The nature of the power and authority entrusted to the Director of Patents suggests that the
aforecited laws (Republic Act No. 166, in relation to Republic Act No. 165) should be construed
so as to give the aforesaid official the administrative flexibility necessary for the prompt and
expeditious discharge of his duties in the administration of said laws. As such officer, he is
required, among others, to determine the question of priority in patent interference proceedings,
decide applications for reinstatement of a lapsed patent, cancellations of patents under Republic
Act No. 165, inter partes proceedings such as oppositions, claims of interference, cancellation
cases under the Trade-mark Law and other matters in connection with the enforcement of the
aforesaid laws. It could hardly be expected, in view of the magnitude of his responsibility, to
require him to hear personally each and every case pending in his Office. This would leave him
little time to attend to his other duties.

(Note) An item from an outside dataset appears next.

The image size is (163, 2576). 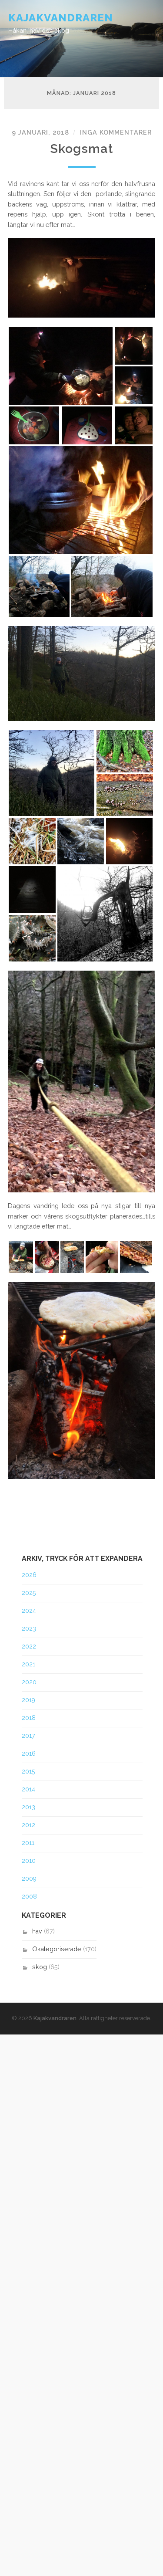 What do you see at coordinates (37, 1931) in the screenshot?
I see `hav` at bounding box center [37, 1931].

For him to do so and at the same time attend personally to
the discharge of every other duty or responsibility imposed upon his Office by law would not
further the development of orderly and responsible administration. The reduction of existing
delays in regulating agencies requires the elimination of needless work at top levels.
Unnecessary and unimportant details often occupy far too much of the time and energy of the
heads of these agencies and prevent full and expeditious consideration of the more important
issues. The remedy is a far wider range of delegations to subordinate officers. This subdelegation
of power has been justified by “sound principles of organization” which demand that “those at
the top be able to concentrate their attention upon the larger and more important questions of
policy and practice, and their time be freed, so far as possible, from the consideration of the
smaller and far less important matters of detail. Thus, it is well-settled that while the power to decide
resides solely in the administrative agency vested by law, this does not preclude a delegation of the power
to hold a hearing on the basis of which the decision of the administrative agency will be made. The rule
that requires and administrative officer to exercise his own judgment and discretion does not preclude him
from utilizing, as a matter of practical administrative procedure, the aid of subordinates to investigate and
report to him the facts, on the basis of which the officer makes his decisions. It is sufficient that the
judgment and discretion finally exercised are those of the officer authorized by law.